DIRECTIONS FOR THIS TASK: Could you restate the whole listing below word for word, minus the pictures?

# # # #

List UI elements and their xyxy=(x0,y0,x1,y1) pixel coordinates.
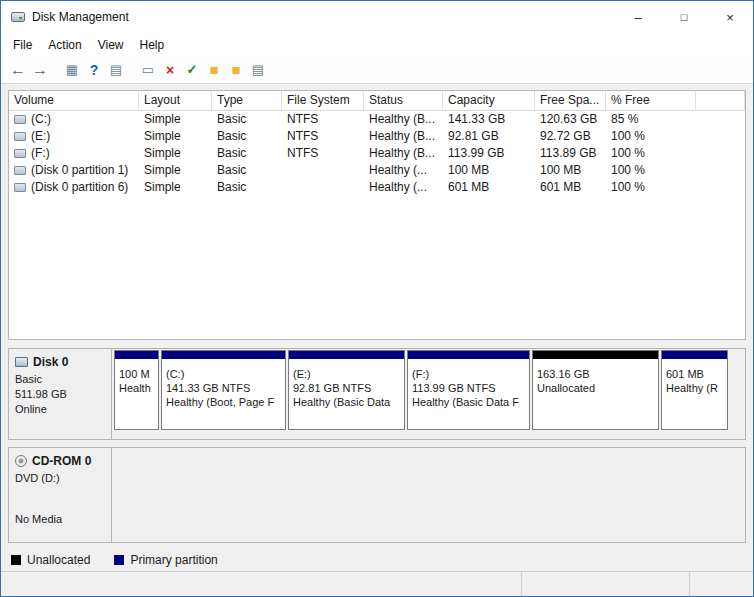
delete-volume-icon[interactable]: × xyxy=(159,59,181,81)
disk0-row: Disk 0 Basic 511.98 GB Online 100 M Heal… xyxy=(8,348,746,440)
column-header-status[interactable]: Status xyxy=(364,91,443,111)
table-row[interactable]: (E:) Simple Basic NTFS Healthy (B... 92.… xyxy=(9,128,745,145)
disk0-name: Disk 0 xyxy=(33,355,68,369)
cell-filler xyxy=(696,111,745,128)
cdrom-status: No Media xyxy=(15,512,105,527)
volume-name: (C:) xyxy=(31,111,51,128)
cell-capacity: 100 MB xyxy=(443,162,535,179)
volume-list-header: Volume Layout Type File System Status Ca… xyxy=(9,91,745,111)
cell-capacity: 141.33 GB xyxy=(443,111,535,128)
fields-icon[interactable]: ▤ xyxy=(247,59,269,81)
menu-view[interactable]: View xyxy=(90,35,132,55)
status-bar xyxy=(1,571,753,596)
partition-text: 100 M xyxy=(119,367,154,381)
menu-help[interactable]: Help xyxy=(132,35,173,55)
partition-text: (E:) xyxy=(293,367,400,381)
cdrom-kind: DVD (D:) xyxy=(15,471,105,486)
column-header-volume[interactable]: Volume xyxy=(9,91,139,111)
column-header-capacity[interactable]: Capacity xyxy=(443,91,535,111)
cell-layout: Simple xyxy=(139,162,212,179)
disk-icon xyxy=(15,357,28,367)
unallocated-bar xyxy=(533,351,658,359)
column-header-layout[interactable]: Layout xyxy=(139,91,212,111)
partition-text: Healthy (Boot, Page F xyxy=(166,395,281,409)
disk0-kind: Basic xyxy=(15,372,105,387)
help-icon[interactable]: ? xyxy=(83,59,105,81)
cell-status: Healthy (... xyxy=(364,162,443,179)
volume-name: (E:) xyxy=(31,128,50,145)
menu-action[interactable]: Action xyxy=(40,35,89,55)
cdrom-label-panel[interactable]: CD-ROM 0 DVD (D:) No Media xyxy=(9,448,112,542)
partition-f[interactable]: (F:) 113.99 GB NTFS Healthy (Basic Data … xyxy=(407,350,530,430)
window-title: Disk Management xyxy=(32,10,129,24)
forward-icon[interactable]: → xyxy=(29,59,51,81)
explore-icon[interactable]: ■ xyxy=(225,59,247,81)
cell-fs xyxy=(282,162,364,179)
partition-recovery[interactable]: 601 MB Healthy (R xyxy=(661,350,728,430)
cell-filler xyxy=(696,145,745,162)
properties-icon[interactable]: ▭ xyxy=(137,59,159,81)
volume-icon xyxy=(14,166,26,175)
volume-name: (F:) xyxy=(31,145,50,162)
primary-partition-swatch xyxy=(114,555,124,565)
partition-text: (F:) xyxy=(412,367,525,381)
cell-status: Healthy (... xyxy=(364,179,443,196)
cell-layout: Simple xyxy=(139,179,212,196)
partition-text: 601 MB xyxy=(666,367,723,381)
table-row[interactable]: (C:) Simple Basic NTFS Healthy (B... 141… xyxy=(9,111,745,128)
cell-status: Healthy (B... xyxy=(364,128,443,145)
partition-text: Healthy (R xyxy=(666,381,723,395)
table-row[interactable]: (F:) Simple Basic NTFS Healthy (B... 113… xyxy=(9,145,745,162)
partition-text: (C:) xyxy=(166,367,281,381)
cell-fs: NTFS xyxy=(282,111,364,128)
volume-icon xyxy=(14,183,26,192)
cell-type: Basic xyxy=(212,128,282,145)
partition-unallocated[interactable]: 163.16 GB Unallocated xyxy=(532,350,659,430)
cell-filler xyxy=(696,179,745,196)
mark-active-icon[interactable]: ✓ xyxy=(181,59,203,81)
cell-pct-free: 100 % xyxy=(606,145,696,162)
minimize-button[interactable]: – xyxy=(615,1,661,33)
legend: Unallocated Primary partition xyxy=(1,549,753,571)
back-icon[interactable]: ← xyxy=(7,59,29,81)
disk0-status: Online xyxy=(15,402,105,417)
column-header-file-system[interactable]: File System xyxy=(282,91,364,111)
disk-management-window: Disk Management – □ × File Action View H… xyxy=(0,0,754,597)
cell-pct-free: 100 % xyxy=(606,128,696,145)
primary-partition-bar xyxy=(115,351,158,359)
status-bar-segment xyxy=(521,572,689,596)
status-bar-fill xyxy=(1,572,521,596)
console-tree-icon[interactable]: ▦ xyxy=(61,59,83,81)
volume-icon xyxy=(14,149,26,158)
partition-text: Health xyxy=(119,381,154,395)
app-icon xyxy=(10,9,26,25)
open-folder-icon[interactable]: ■ xyxy=(203,59,225,81)
cell-status: Healthy (B... xyxy=(364,111,443,128)
partition-system-reserved[interactable]: 100 M Health xyxy=(114,350,159,430)
partition-text: 113.99 GB NTFS xyxy=(412,381,525,395)
maximize-button[interactable]: □ xyxy=(661,1,707,33)
cell-layout: Simple xyxy=(139,145,212,162)
cell-free: 120.63 GB xyxy=(535,111,606,128)
cdrom-name: CD-ROM 0 xyxy=(32,454,91,468)
close-button[interactable]: × xyxy=(707,1,753,33)
cdrom-row: CD-ROM 0 DVD (D:) No Media xyxy=(8,447,746,543)
client-area: Volume Layout Type File System Status Ca… xyxy=(1,84,753,549)
cell-capacity: 113.99 GB xyxy=(443,145,535,162)
column-header-pct-free[interactable]: % Free xyxy=(606,91,696,111)
partition-c[interactable]: (C:) 141.33 GB NTFS Healthy (Boot, Page … xyxy=(161,350,286,430)
titlebar: Disk Management – □ × xyxy=(1,1,753,33)
table-row[interactable]: (Disk 0 partition 6) Simple Basic Health… xyxy=(9,179,745,196)
partition-e[interactable]: (E:) 92.81 GB NTFS Healthy (Basic Data xyxy=(288,350,405,430)
disk0-label-panel[interactable]: Disk 0 Basic 511.98 GB Online xyxy=(9,349,112,439)
partition-text: 92.81 GB NTFS xyxy=(293,381,400,395)
column-header-filler xyxy=(696,91,745,111)
table-row[interactable]: (Disk 0 partition 1) Simple Basic Health… xyxy=(9,162,745,179)
cell-type: Basic xyxy=(212,145,282,162)
menu-file[interactable]: File xyxy=(5,35,40,55)
export-list-icon[interactable]: ▤ xyxy=(105,59,127,81)
legend-label: Primary partition xyxy=(130,553,217,567)
cell-capacity: 92.81 GB xyxy=(443,128,535,145)
column-header-type[interactable]: Type xyxy=(212,91,282,111)
column-header-free-space[interactable]: Free Spa... xyxy=(535,91,606,111)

# # # #

RESULT OF THIS EXERCISE:
List UI elements and their xyxy=(x0,y0,x1,y1) pixel coordinates.
delete-volume-icon[interactable]: × xyxy=(159,59,181,81)
disk0-row: Disk 0 Basic 511.98 GB Online 100 M Heal… xyxy=(8,348,746,440)
column-header-status[interactable]: Status xyxy=(364,91,443,111)
table-row[interactable]: (E:) Simple Basic NTFS Healthy (B... 92.… xyxy=(9,128,745,145)
disk0-name: Disk 0 xyxy=(33,355,68,369)
cell-filler xyxy=(696,111,745,128)
cdrom-status: No Media xyxy=(15,512,105,527)
volume-name: (C:) xyxy=(31,111,51,128)
cell-capacity: 100 MB xyxy=(443,162,535,179)
volume-list-header: Volume Layout Type File System Status Ca… xyxy=(9,91,745,111)
cell-capacity: 141.33 GB xyxy=(443,111,535,128)
fields-icon[interactable]: ▤ xyxy=(247,59,269,81)
menu-view[interactable]: View xyxy=(90,35,132,55)
status-bar xyxy=(1,571,753,596)
partition-text: 100 M xyxy=(119,367,154,381)
menu-help[interactable]: Help xyxy=(132,35,173,55)
partition-text: (E:) xyxy=(293,367,400,381)
cdrom-kind: DVD (D:) xyxy=(15,471,105,486)
column-header-volume[interactable]: Volume xyxy=(9,91,139,111)
column-header-capacity[interactable]: Capacity xyxy=(443,91,535,111)
cell-layout: Simple xyxy=(139,162,212,179)
disk-icon xyxy=(15,357,28,367)
unallocated-bar xyxy=(533,351,658,359)
column-header-layout[interactable]: Layout xyxy=(139,91,212,111)
partition-text: Healthy (Boot, Page F xyxy=(166,395,281,409)
disk0-kind: Basic xyxy=(15,372,105,387)
help-icon[interactable]: ? xyxy=(83,59,105,81)
cell-status: Healthy (... xyxy=(364,162,443,179)
volume-name: (E:) xyxy=(31,128,50,145)
menu-action[interactable]: Action xyxy=(40,35,89,55)
cdrom-label-panel[interactable]: CD-ROM 0 DVD (D:) No Media xyxy=(9,448,112,542)
partition-f[interactable]: (F:) 113.99 GB NTFS Healthy (Basic Data … xyxy=(407,350,530,430)
window-title: Disk Management xyxy=(32,10,129,24)
forward-icon[interactable]: → xyxy=(29,59,51,81)
explore-icon[interactable]: ■ xyxy=(225,59,247,81)
cell-fs xyxy=(282,162,364,179)
partition-recovery[interactable]: 601 MB Healthy (R xyxy=(661,350,728,430)
cell-filler xyxy=(696,145,745,162)
properties-icon[interactable]: ▭ xyxy=(137,59,159,81)
volume-icon xyxy=(14,166,26,175)
volume-name: (F:) xyxy=(31,145,50,162)
primary-partition-swatch xyxy=(114,555,124,565)
partition-text: (F:) xyxy=(412,367,525,381)
cell-status: Healthy (... xyxy=(364,179,443,196)
cell-layout: Simple xyxy=(139,179,212,196)
partition-text: 601 MB xyxy=(666,367,723,381)
table-row[interactable]: (C:) Simple Basic NTFS Healthy (B... 141… xyxy=(9,111,745,128)
cell-status: Healthy (B... xyxy=(364,128,443,145)
partition-text: Healthy (R xyxy=(666,381,723,395)
table-row[interactable]: (F:) Simple Basic NTFS Healthy (B... 113… xyxy=(9,145,745,162)
partition-text: (C:) xyxy=(166,367,281,381)
cell-fs: NTFS xyxy=(282,111,364,128)
volume-icon xyxy=(14,183,26,192)
cell-type: Basic xyxy=(212,128,282,145)
partition-unallocated[interactable]: 163.16 GB Unallocated xyxy=(532,350,659,430)
cell-filler xyxy=(696,179,745,196)
mark-active-icon[interactable]: ✓ xyxy=(181,59,203,81)
cell-pct-free: 100 % xyxy=(606,145,696,162)
minimize-button[interactable]: – xyxy=(615,1,661,33)
legend: Unallocated Primary partition xyxy=(1,549,753,571)
back-icon[interactable]: ← xyxy=(7,59,29,81)
disk0-status: Online xyxy=(15,402,105,417)
column-header-file-system[interactable]: File System xyxy=(282,91,364,111)
disk-management-window: Disk Management – □ × File Action View H… xyxy=(0,0,754,597)
cell-pct-free: 100 % xyxy=(606,128,696,145)
primary-partition-bar xyxy=(115,351,158,359)
status-bar-segment xyxy=(521,572,689,596)
status-bar-fill xyxy=(1,572,521,596)
console-tree-icon[interactable]: ▦ xyxy=(61,59,83,81)
volume-icon xyxy=(14,149,26,158)
partition-text: Health xyxy=(119,381,154,395)
app-icon xyxy=(10,9,26,25)
open-folder-icon[interactable]: ■ xyxy=(203,59,225,81)
cell-status: Healthy (B... xyxy=(364,111,443,128)
partition-system-reserved[interactable]: 100 M Health xyxy=(114,350,159,430)
partition-text: 113.99 GB NTFS xyxy=(412,381,525,395)
maximize-button[interactable]: □ xyxy=(661,1,707,33)
cell-layout: Simple xyxy=(139,145,212,162)
cell-free: 120.63 GB xyxy=(535,111,606,128)
cdrom-name: CD-ROM 0 xyxy=(32,454,91,468)
close-button[interactable]: × xyxy=(707,1,753,33)
cdrom-row: CD-ROM 0 DVD (D:) No Media xyxy=(8,447,746,543)
client-area: Volume Layout Type File System Status Ca… xyxy=(1,84,753,549)
cell-capacity: 113.99 GB xyxy=(443,145,535,162)
column-header-pct-free[interactable]: % Free xyxy=(606,91,696,111)
partition-c[interactable]: (C:) 141.33 GB NTFS Healthy (Boot, Page … xyxy=(161,350,286,430)
titlebar: Disk Management – □ × xyxy=(1,1,753,33)
table-row[interactable]: (Disk 0 partition 6) Simple Basic Health… xyxy=(9,179,745,196)
partition-e[interactable]: (E:) 92.81 GB NTFS Healthy (Basic Data xyxy=(288,350,405,430)
disk0-label-panel[interactable]: Disk 0 Basic 511.98 GB Online xyxy=(9,349,112,439)
partition-text: 92.81 GB NTFS xyxy=(293,381,400,395)
column-header-filler xyxy=(696,91,745,111)
table-row[interactable]: (Disk 0 partition 1) Simple Basic Health… xyxy=(9,162,745,179)
cell-type: Basic xyxy=(212,145,282,162)
menu-file[interactable]: File xyxy=(5,35,40,55)
export-list-icon[interactable]: ▤ xyxy=(105,59,127,81)
legend-label: Primary partition xyxy=(130,553,217,567)
cell-capacity: 92.81 GB xyxy=(443,128,535,145)
column-header-type[interactable]: Type xyxy=(212,91,282,111)
column-header-free-space[interactable]: Free Spa... xyxy=(535,91,606,111)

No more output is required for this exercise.